Review on UHPLC-Q-TOF/MS Based plasma Metabolomics Reveals the Metabolic Perturbations by Manganese Exposure in Rat Models

Review on UHPLC-Q-TOF/MS Based plasma Metabolomics Reveals the Metabolic Perturbations by Manganese Exposure in Rat Models

Research Background

Manganese is a trace metal element necessary for human beings and other animals, but the accumulation of high concentrations of manganese in the brain can cause manganese toxicity. At present, there is no biomarker can be used as the gold standard for judging manganese toxicity.
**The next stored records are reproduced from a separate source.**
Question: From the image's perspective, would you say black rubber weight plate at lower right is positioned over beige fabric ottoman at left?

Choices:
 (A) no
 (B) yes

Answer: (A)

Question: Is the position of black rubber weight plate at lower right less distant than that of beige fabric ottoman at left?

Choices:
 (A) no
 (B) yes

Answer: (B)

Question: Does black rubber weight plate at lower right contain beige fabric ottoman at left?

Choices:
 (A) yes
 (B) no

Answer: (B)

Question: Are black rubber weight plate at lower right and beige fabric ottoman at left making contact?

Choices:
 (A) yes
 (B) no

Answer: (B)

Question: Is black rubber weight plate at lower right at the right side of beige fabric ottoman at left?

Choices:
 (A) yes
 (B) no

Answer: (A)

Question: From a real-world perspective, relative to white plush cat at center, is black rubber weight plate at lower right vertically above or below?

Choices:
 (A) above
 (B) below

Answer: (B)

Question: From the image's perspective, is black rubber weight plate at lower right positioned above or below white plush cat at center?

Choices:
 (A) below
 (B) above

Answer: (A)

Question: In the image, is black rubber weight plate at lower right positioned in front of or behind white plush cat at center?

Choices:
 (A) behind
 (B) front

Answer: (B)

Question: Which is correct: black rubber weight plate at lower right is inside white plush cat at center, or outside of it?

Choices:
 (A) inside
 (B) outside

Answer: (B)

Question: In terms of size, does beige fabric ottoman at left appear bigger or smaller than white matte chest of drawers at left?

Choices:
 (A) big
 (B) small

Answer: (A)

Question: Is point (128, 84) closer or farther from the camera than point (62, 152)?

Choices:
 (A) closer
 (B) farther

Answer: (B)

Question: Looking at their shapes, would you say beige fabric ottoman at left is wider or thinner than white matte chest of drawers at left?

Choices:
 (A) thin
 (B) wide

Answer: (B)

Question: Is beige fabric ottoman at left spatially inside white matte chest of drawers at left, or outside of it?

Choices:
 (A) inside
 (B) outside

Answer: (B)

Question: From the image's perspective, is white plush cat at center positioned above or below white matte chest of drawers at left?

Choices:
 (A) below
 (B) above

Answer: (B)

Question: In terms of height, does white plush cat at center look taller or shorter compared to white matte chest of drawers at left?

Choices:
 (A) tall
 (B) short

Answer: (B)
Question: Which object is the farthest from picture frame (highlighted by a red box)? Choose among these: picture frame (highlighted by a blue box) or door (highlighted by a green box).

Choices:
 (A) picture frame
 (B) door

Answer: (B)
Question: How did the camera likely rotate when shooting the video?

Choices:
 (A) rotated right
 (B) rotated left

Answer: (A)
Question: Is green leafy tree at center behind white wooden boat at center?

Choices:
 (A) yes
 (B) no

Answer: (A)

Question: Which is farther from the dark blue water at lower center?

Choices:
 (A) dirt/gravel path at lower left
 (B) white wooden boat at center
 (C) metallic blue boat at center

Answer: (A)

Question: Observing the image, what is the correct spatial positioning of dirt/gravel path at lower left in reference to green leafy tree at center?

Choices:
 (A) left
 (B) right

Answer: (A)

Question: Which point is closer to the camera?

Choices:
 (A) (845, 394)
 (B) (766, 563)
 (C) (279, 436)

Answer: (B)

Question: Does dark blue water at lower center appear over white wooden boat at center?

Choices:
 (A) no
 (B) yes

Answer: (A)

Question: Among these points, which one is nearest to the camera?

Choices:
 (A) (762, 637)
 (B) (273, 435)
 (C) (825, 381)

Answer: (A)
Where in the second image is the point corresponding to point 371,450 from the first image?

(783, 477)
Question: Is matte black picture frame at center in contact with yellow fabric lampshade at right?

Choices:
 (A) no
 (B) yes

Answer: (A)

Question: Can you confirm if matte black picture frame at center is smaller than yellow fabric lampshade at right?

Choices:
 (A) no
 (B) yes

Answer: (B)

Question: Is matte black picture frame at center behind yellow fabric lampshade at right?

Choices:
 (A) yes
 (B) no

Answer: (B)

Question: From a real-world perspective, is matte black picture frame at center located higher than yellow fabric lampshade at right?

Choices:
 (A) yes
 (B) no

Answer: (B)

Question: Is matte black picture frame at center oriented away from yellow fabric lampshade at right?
Therefore, this paper uses untargeted metabolomics to find biomarkers for determining manganese toxicity from the level of metabolites.

Sample Source

Rat plasma (experimental group) fed for 5 weeks with 200 mg/L manganese and rat plasma (control) fed without manganese for 5 weeks.

Technical Route

untargeted metabolomics (UHPLC-Q-TOF/MS, see fig. below)



Research Result

Manganese toxicity can cause liver damage in rats: Manganese treatment reduces the ratio of rat liver weight to rat body weight (LW/BW) (Fig. A), but it also causes a significant increase in plasma cholesterol in rats (Fig. B). Simultaneously, it was found that the manganese content in the liver of the manganese-treated group was significantly higher than that of the control group (Fig. C ). These results demonstrate that manganese-fed rats can cause the accumulation of manganese in the rat liver.Through histological observation of the liver, it was found that the manganese treatment group can cause gangrene and nucleus dissolution in the liver of rats (Fig. D). The above results prove that the manganese treatment group is effective, and it is also the first time that the rat is susceptible to manganese attack, resulting in its liver damage.


The author first evaluated the stability and reproducibility of untargeted metabolomics by quality control samples (QC): principal component analysis (PCA) in positive and negative ion collection mode found that QC samples were well clustered together (see green spots in the image below), which proves that the stability and reproducibility of this metabolomics is better.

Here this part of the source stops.